What is being asked
Once you find the line below that contains "理制度>的议案》，部分议案尚需提交公司股东会审议。", write it out along with every later line exactly as given, stopping only when the records end. Omit the pictures.

Exercise material

···

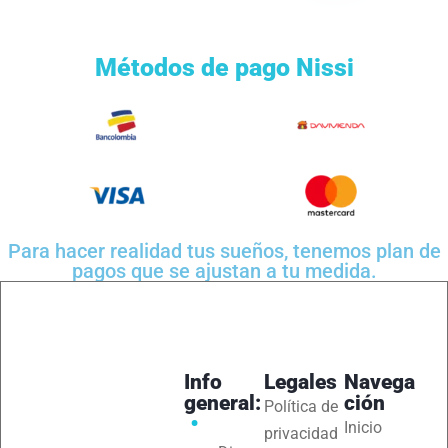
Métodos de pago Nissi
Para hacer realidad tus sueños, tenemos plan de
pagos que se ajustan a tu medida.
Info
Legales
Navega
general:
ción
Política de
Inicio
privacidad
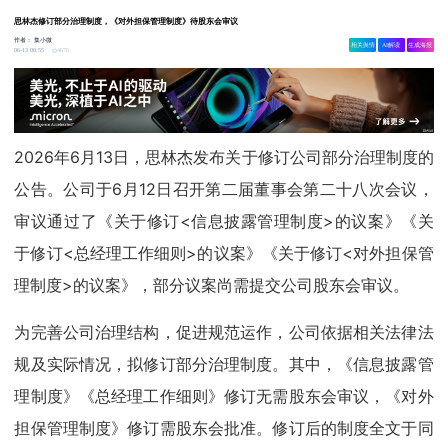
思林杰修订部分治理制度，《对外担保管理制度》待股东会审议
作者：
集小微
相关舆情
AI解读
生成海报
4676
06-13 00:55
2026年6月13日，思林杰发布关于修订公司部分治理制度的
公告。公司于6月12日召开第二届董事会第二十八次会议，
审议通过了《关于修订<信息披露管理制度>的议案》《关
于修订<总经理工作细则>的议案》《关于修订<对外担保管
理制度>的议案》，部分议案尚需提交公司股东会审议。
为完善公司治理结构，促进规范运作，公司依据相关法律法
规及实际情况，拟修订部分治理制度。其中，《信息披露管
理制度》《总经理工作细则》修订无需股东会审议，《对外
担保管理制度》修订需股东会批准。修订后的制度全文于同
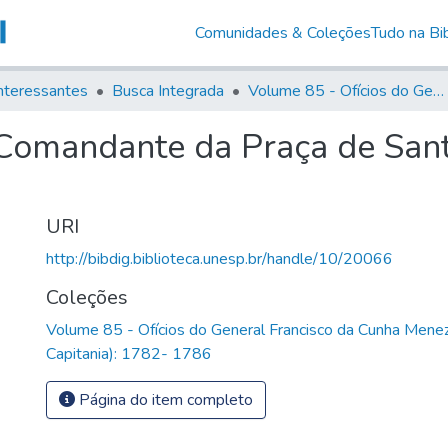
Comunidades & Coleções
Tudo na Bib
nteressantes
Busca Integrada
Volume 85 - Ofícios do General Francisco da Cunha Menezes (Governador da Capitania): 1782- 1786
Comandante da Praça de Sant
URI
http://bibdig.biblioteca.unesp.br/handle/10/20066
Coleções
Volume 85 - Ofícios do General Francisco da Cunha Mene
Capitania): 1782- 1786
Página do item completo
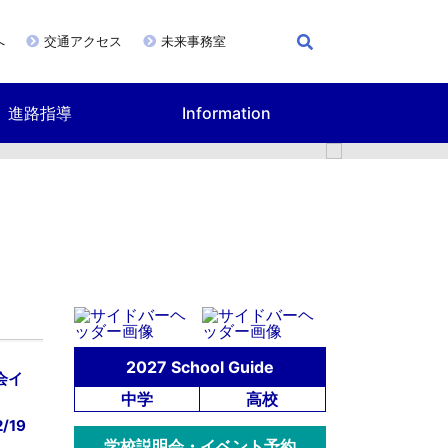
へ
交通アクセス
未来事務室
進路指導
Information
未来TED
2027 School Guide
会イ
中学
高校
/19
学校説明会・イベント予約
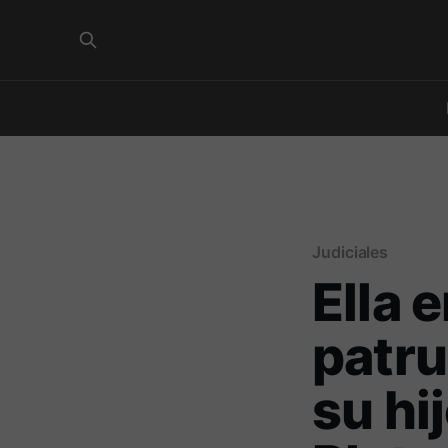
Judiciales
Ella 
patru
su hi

···

Reply to the exercise
理制度>的议案》，部分议案尚需提交公司股东会审议。
为完善公司治理结构，促进规范运作，公司依据相关法律法
规及实际情况，拟修订部分治理制度。其中，《信息披露管
理制度》《总经理工作细则》修订无需股东会审议，《对外
担保管理制度》修订需股东会批准。修订后的制度全文于同
Comunidades & Coleções
Tudo na Bib
nteressantes
Busca Integrada
Volume 85 - Ofícios do General Francisco da Cunha Menezes (Governador da Capitania): 1782- 1786
Comandante da Praça de Sant
URI
http://bibdig.biblioteca.unesp.br/handle/10/20066
Coleções
Volume 85 - Ofícios do General Francisco da Cunha Mene
Capitania): 1782- 1786
Página do item completo
へ
交通アクセス
未来事務室
進路指導
Information
未来TED
2027 School Guide
会イ
中学
高校
/19
学校説明会・イベント予約
Judiciales
Ella 
patru
su hi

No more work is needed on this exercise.